Hillary Clinton’s Laughable Claim: Petraeus Offense Was Worse
Andrew C. McCarthy, Ordered Liberty
Last week’s Washington Post bombshell, the news that the Justice Department has given immunity from prosecution to the former State Department staffer who maintained Hillary Clinton’s “homebrew” email server, is forcing Mrs. Clinton and her apologists to alter their media strategy.
For months it has been obvious that a serious criminal investigation of the former secretary of State’s reckless mishandling of classified information has been underway. Yet Camp Clinton has maintained that the government is merely engaged in a “security inquiry” that is focused on the physical server itself — not a probe of criminal suspects. This has never made sense. The FBI, which has assigned many agents to the case, is in the criminal investigation business.
Plus, when the now-immunized former staffer, Bryan Pagliano, invoked his Fifth Amendment privilege in refusing to testify before the House Benghazi committee, it signaled that he feared truthful answers would incriminate him.
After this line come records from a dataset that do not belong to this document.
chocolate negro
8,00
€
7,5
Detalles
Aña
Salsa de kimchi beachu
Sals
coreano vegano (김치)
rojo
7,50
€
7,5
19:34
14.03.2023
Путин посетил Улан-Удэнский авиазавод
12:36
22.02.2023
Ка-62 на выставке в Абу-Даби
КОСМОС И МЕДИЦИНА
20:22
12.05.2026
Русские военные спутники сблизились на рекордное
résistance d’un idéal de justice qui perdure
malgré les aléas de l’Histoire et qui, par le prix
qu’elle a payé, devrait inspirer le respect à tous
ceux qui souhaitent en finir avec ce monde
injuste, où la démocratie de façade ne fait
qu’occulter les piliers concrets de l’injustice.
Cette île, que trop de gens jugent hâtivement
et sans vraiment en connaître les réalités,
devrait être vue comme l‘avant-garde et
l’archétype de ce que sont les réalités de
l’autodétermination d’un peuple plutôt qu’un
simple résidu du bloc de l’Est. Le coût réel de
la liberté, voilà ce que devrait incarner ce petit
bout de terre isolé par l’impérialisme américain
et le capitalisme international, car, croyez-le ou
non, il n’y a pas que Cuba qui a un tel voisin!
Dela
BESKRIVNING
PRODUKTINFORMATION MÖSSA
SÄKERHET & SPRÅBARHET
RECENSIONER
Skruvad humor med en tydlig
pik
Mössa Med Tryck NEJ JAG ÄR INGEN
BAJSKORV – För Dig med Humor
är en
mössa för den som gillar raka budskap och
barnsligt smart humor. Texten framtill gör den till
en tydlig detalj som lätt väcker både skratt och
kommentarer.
Now with Pagliano apparently poised to cooperate with the FBI, the claim that Mrs. Clinton is not a criminal suspect is untenable. So Clinton and her supporters are changing tack: instead of implausibly insisting there is no crime to investigate, they argue that there is no crime worth prosecuting.
This narrative was first floated a few months ago. The story goes like this: retired General David Petraeus, the former CIA director, committed a classified information offense that — according to Clintonistas — was far more serious than Mrs. Clinton’s conduct, yet Petraeus was permitted to plead guilty to a single misdemeanor count. Ergo, a prosecution of Mrs. Clinton over her comparatively minor misconduct cannot be justified.
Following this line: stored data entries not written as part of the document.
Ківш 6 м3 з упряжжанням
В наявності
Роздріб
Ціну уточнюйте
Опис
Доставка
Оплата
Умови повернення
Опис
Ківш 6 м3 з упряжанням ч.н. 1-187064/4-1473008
When Camp Clinton first began spinning its Petraeus yarn, I explained that it relies on Anne M. Tompkins, the former U.S. attorney for western North Carolina who oversaw the prosecution against the general. Tompkins, who just happens to be a Hillary Clinton donor, exploits the aura of authority from her obvious familiarity with the Petraeus case to suggest that she is a reliable source on Clinton case — which she dutifully portrays as weak. To note just the most obvious problems with her analysis: even when she worked for the government (which she no longer does), Tompkins never had anything to do with the Clinton investigation; and she can’t possibly know the full extent of the FBI’s evidence because the probe is ongoing and, quite properly, the FBI is not commenting publicly.
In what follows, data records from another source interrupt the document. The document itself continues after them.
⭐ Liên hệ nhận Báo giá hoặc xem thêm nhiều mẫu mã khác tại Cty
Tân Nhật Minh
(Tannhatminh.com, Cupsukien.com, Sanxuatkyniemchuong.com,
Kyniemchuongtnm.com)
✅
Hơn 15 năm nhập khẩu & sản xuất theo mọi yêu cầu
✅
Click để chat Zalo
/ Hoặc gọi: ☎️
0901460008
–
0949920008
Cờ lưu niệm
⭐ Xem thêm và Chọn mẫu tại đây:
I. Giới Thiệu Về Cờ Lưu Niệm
Moving right along, though, Ms. Tompkins relates that, despite his serious crimes, General Petraeus was permitted — by Tompkins, of course — to plead guilty to a mere misdemeanor. Thus, she reasons, it would be unthinkable to file charges — particularly, harsher felony charges — against Clinton, the purportedly lesser offender.
Precious, no?
The Obama-appointed prosecutor who plea-bargained egregious felonies down to a slap on the wrist for the Obama-appointed CIA director would have us view her irresponsible charging decision as the gold standard for evaluating similar cases.
And how’s this for a small world: the defense lawyer who beguiled Tompkins into giving Petraeus a near-total pass just happens to be David Kendall — Mrs. Clinton’s lawyer.